= Free Poets Collective =

Free poets Collective, started in Connecticut, United States in 2010, as a platform for national and international poets who didn't belong to any formal poetry group, but that freely wanted to share their poetry and arts related talent through international calls and special venues. They have created several international programs, calls and events thought the years, reaching the recognition and support of many important cultural institutions.

== Projects and events ==
Free Poets Collective has hosted the Spoken Word Series, created programs such as: One Soldier One Poem ( for Connecticut's passed War Veterans), World Language Night and Poetry, the Legends of Poetry and brought to CT the Woman Scream International Poetry Festival in honor of women and against women abuse. Also collaborated with: The Mark Twain House and Museum, The Harriett Beecher Stowe House and Center, The Charter Oak Cultural Center, The Webb Dean Stevens Museum, The New Britain Museum of American Art, The Buttonwood Tree Performing Arts & Cultural Center, Artist Tree Tea House, Gallery 53, City Steam Brewery, libraries in South Windsor, West Hartford, Ellington, Middletown, Farmington, Cheshire, Meriden and Durham, The Meriden Humane Society, The Queenie Foundation, The National Theater of the Deaf, and The American School for the Deaf, The American Red Cross ( New Britain), among others.

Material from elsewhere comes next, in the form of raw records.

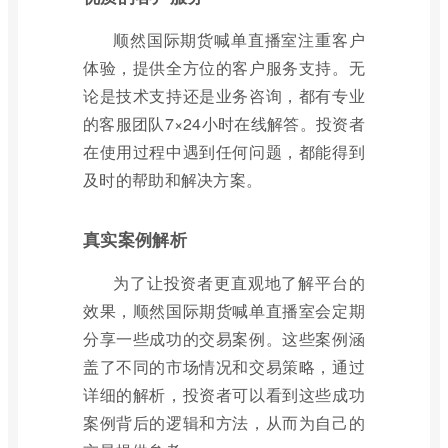
顺然国际期货喊单直播室注重客户
体验，提供全方位的客户服务支持。无
论是技术支持还是业务咨询，都有专业
的客服团队7×24小时在线解答。投资者
在使用过程中遇到任何问题，都能得到
及时的帮助和解决方案。
真实案例解析
为了让投资者更直观地了解平台的
效果，顺然国际期货喊单直播室会定期
分享一些成功的交易案例。这些案例涵
盖了不同的市场情况和交易策略，通过
详细的解析，投资者可以看到这些成功
案例背后的逻辑和方法，从而为自己的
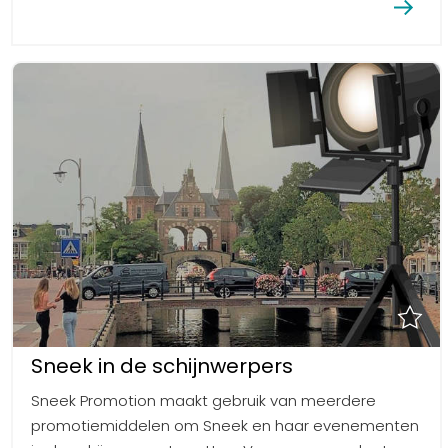
Sneek in de schijnwerpers
Sneek Promotion maakt gebruik van meerdere
promotiemiddelen om Sneek en haar evenementen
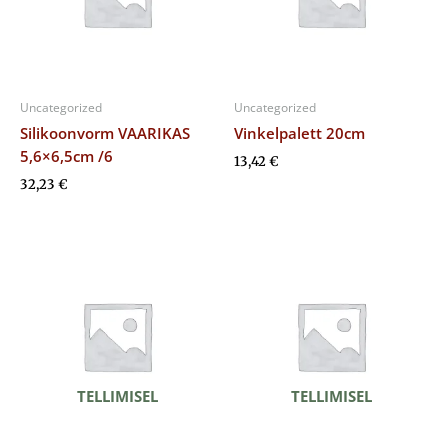
Uncategorized
Uncategorized
Silikoonvorm VAARIKAS
Vinkelpalett 20cm
5,6×6,5cm /6
13,42
€
32,23
€
TELLIMISEL
TELLIMISEL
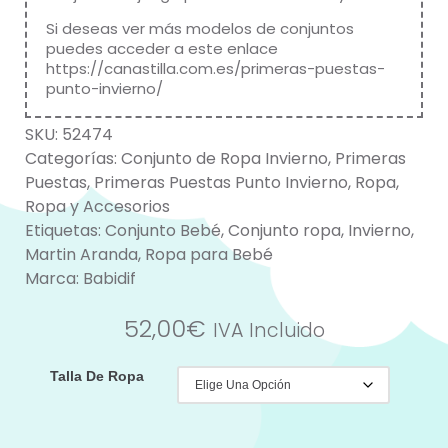
Si deseas ver más modelos de conjuntos
puedes acceder a este enlace
https://canastilla.com.es/primeras-puestas-
punto-invierno/
SKU:
52474
Categorías:
Conjunto de Ropa Invierno
,
Primeras
Puestas
,
Primeras Puestas Punto Invierno
,
Ropa
,
Ropa y Accesorios
Etiquetas:
Conjunto Bebé
,
Conjunto ropa
,
Invierno
,
Martin Aranda
,
Ropa para Bebé
Marca:
Babidif
52,00
€
IVA Incluido
Talla De Ropa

In Connecticut, Free Poets Collective has hosted many ongoing Spoken Word Series and international poetry festivals events. Also managed many programs such as: One Soldier One Poem (honoring CT's passed War Veterans), World Language Night, and Pawetry, a fundraiser to assist animal shelters, The Legends of Poetry, among others.

Free Poets Collective has hosted and created many programs such as: Pawetry, for animal shelters fundraising.